NBP established its branches in Bishkek, Baku, and Almaty in the 1990s, shortly after these countries gained independence. The bank’s initial goal was to enhance its foreign footprint and support Muslim countries in setting up banking operations in these regions. However, despite the bank’s early ambitions, the operations in these cities have failed to generate significant returns, prompting the decision to shut them down.
The closure of the three foreign branches is consistent with NBP’s strategy of streamlining its international operations and focusing on markets that offer better growth potential. This strategy was initiated in 2021, when the bank decided to shut down seven overseas franchises and branches. Although the closure plans were delayed due to regulatory processes and required approvals from banking authorities, the recent announcement signals that the restructuring efforts are moving forward.
In addition to the upcoming branch closures in Central Asia, NBP also shut down its Paris and New York branches in 2024. The decision to close the New York branch was particularly significant, as it came after the bank had faced regulatory challenges. In 2022, NBP was fined $55 million by New York authorities for violations related to regulatory compliance, and the Paris branch had previously been penalized $265,000 in 2008 for similar issues. Despite these challenges, the bank managed to ensure a structured exit from both locations, fully complying with regulatory directives.
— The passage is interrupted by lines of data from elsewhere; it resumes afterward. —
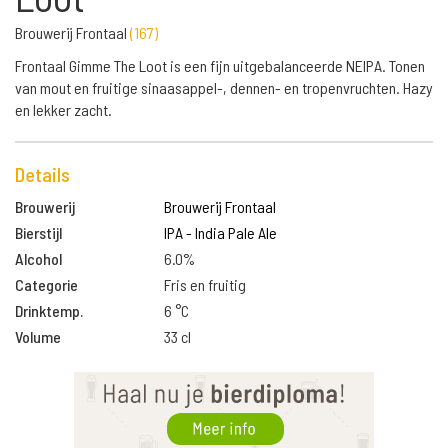
Brouwerij Frontaal
(
167
)
Frontaal Gimme The Loot is een fijn uitgebalanceerde NEIPA. Tonen
van mout en fruitige sinaasappel-, dennen- en tropenvruchten. Hazy
en lekker zacht.
Details
Brouwerij
Brouwerij Frontaal
Bierstijl
IPA - India Pale Ale
Alcohol
6.0%
Categorie
Fris en fruitig
Drinktemp.
6 °C
Volume
33 cl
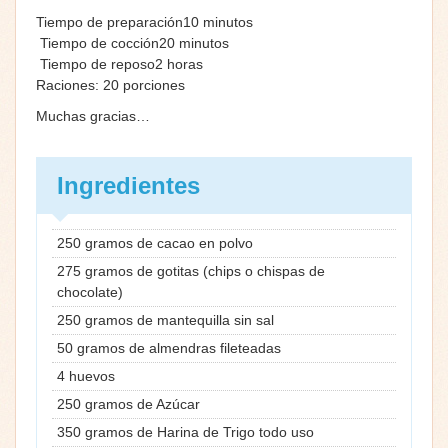
Tiempo de preparación
10
minutos
Tiempo de cocción
20
minutos
Tiempo de reposo
2
horas
Raciones: 20 porciones
Muchas gracias…
Ingredientes
250 gramos de cacao en polvo
275 gramos de gotitas (chips o chispas de
chocolate)
250 gramos de mantequilla sin sal
50 gramos de almendras fileteadas
4 huevos
250 gramos de Azúcar
350 gramos de Harina de Trigo todo uso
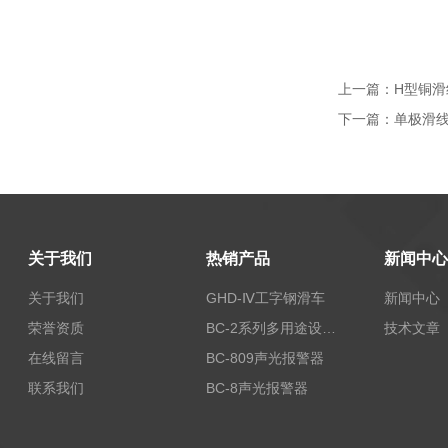
上一篇：
H型铜滑
下一篇：
单极滑线
关于我们
热销产品
新闻中心
关于我们
GHD-Ⅳ工字钢滑车
新闻中心
荣誉资质
BC-2系列多用途设备报警器
技术文章
在线留言
BC-809声光报警器
联系我们
BC-8声光报警器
NBP’s decision to close its overseas branches aligns with its long-term capital allocation strategy, which aims to focus on more profitable and strategic markets. By exiting non-profitable regions, the bank seeks to bolster its capital efficiency, reduce exposure to compliance risks, and improve its overall financial performance. The closures are also part of a broader restructuring effort to strengthen risk management frameworks and improve credit management. NBP is working to cultivate a stronger culture of accountability, with clearer roles for risk managers and risk-takers within the organization.
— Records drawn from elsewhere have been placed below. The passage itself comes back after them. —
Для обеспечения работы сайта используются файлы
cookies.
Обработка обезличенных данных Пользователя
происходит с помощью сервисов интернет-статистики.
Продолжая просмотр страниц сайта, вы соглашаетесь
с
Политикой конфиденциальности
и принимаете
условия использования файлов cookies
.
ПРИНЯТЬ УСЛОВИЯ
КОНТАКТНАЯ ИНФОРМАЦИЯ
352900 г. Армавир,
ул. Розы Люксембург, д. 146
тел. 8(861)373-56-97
While the closures mark the end of NBP’s operations in these three Central Asian countries, the bank continues to maintain a presence in other international markets, where it aims to expand and grow its portfolio of products and services. The closure of branches in less profitable regions reflects a growing trend among banks to reassess their international strategies in response to evolving economic conditions and regulatory pressures.
As NBP continues to refine its international strategy, the closure of these branches serves as a reminder of the challenges faced by global banks operating in foreign markets. For NBP, this restructuring is an essential step toward ensuring long-term profitability and stability. The move also reflects a broader trend of banks focusing on more viable markets and enhancing compliance and risk management practices to strengthen their operations both domestically and internationally.